Reputation: 359
So I am currently trying to gather tweets on a specific location and then analyse what is going on in that location from the tweets gathered. My task basically involves a lot of data mining.
The main problem I have come across however is gathering enough tweets that will allow me to make a judgement.
I have been using the Twitter Streaming API, however this only gives 1% of all the tweets which is far from enough. I mined 100,000 tweets and very little were in English let alone related to the location I was looking for.
I have also noticed that twitter rate limits how often you can call a method via their API. How are sites like trendsmap.com working? Are they somehow accessing a larger data set?
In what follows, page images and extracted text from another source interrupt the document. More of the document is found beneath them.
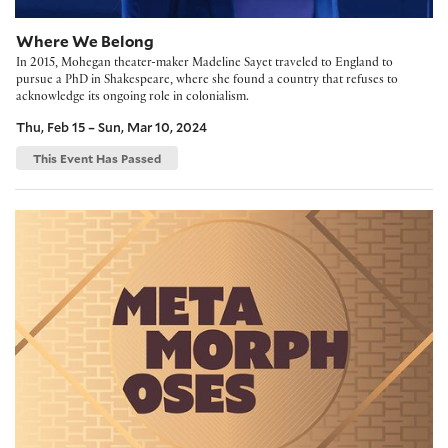
Where We Belong
In 2015, Mohegan theater-maker Madeline Sayet traveled to England to
pursue a PhD in Shakespeare, where she found a country that refuses to
acknowledge its ongoing role in colonialism.
Thu, Feb 15 – Sun, Mar 10, 2024
This Event Has Passed
Metamorphoses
Edit: Ok, so I have tried to use the geolocation feature in the twiiter4j API. Turns out the rate limits can be avoided if you are careful with your implementation. The amount of people however that actually have the geolocation feature turned on when tweeting is very low. This therefore does not represent people in that area. I seem to be getting the same tweets every single time. Twitter does offer a search operator "near" which works great on their website. However they have not included this functionality in their API as far as I can tell.
Upvotes: 2
Views: 648
Reputation: 14324
If you are searching using the Twitter API you can restrict your searches to a specific geolocation using the geocode
option.
You can use result_type=recent
to ensure you're only getting the most recent tweets.
The maximum count
- that is, number of tweets per request - is 100.
The current limit on number of search requests per hour is 450.
So, that's a maximum of 45,000 tweets per hour - is that enough for you?
tl:dr - use the most restrictive set of search parameters to limit the results to those you actually need.
Upvotes: 2